— What you need to do —
Leaving the images aside, transcribe all the data below exactly.

— Input records —
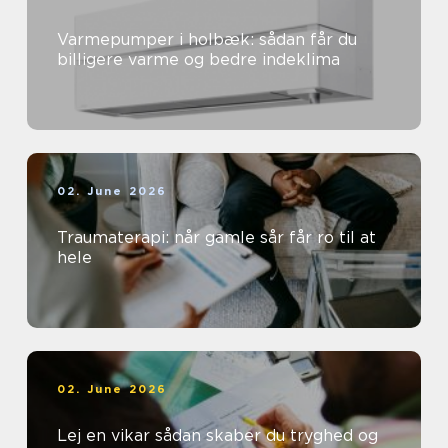
Varmepumper i holbæk: sådan får du
billigere varme og bedre indeklima
02. June 2026
Traumaterapi: når gamle sår får ro til at
hele
02. June 2026
Lej en vikar sådan skaber du tryghed og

— Solution to the exercise —
Varmepumper i holbæk: sådan får du
billigere varme og bedre indeklima
02. June 2026
Traumaterapi: når gamle sår får ro til at
hele
02. June 2026
Lej en vikar sådan skaber du tryghed og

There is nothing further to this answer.